Instructions to follow:
If a line in the listing contains "limitado", copy it out whole.

=== Recorded data ===

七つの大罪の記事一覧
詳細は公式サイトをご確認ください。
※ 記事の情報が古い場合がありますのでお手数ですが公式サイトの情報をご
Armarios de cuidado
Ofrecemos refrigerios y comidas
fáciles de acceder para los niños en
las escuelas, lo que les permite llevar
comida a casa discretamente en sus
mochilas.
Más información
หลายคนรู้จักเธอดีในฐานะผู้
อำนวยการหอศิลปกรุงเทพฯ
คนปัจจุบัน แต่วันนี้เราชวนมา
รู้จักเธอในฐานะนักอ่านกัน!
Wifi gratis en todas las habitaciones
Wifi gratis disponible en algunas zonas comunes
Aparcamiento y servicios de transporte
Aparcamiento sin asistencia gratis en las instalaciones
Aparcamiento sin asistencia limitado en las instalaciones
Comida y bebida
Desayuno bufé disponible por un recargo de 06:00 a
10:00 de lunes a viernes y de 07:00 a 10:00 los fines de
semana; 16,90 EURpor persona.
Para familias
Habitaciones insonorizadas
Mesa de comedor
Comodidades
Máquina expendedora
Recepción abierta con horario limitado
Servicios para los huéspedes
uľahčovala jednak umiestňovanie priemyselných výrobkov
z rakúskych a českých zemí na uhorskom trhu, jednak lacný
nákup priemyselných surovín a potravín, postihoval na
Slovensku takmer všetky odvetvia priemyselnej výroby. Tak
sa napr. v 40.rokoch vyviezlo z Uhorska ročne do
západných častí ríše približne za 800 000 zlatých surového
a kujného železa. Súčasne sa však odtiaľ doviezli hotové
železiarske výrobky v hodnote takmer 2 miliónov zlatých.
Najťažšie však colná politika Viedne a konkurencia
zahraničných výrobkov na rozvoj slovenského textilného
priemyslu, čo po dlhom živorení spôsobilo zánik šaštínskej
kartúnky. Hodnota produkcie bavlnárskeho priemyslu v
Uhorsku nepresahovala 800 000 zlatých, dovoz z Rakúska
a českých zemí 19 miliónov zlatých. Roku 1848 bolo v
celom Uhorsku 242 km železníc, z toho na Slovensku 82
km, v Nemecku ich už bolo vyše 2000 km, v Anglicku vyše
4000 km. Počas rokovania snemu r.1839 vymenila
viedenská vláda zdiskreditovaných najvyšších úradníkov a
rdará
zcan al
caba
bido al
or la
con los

===

Result of this exercise:
Aparcamiento sin asistencia limitado en las instalaciones
Recepción abierta con horario limitado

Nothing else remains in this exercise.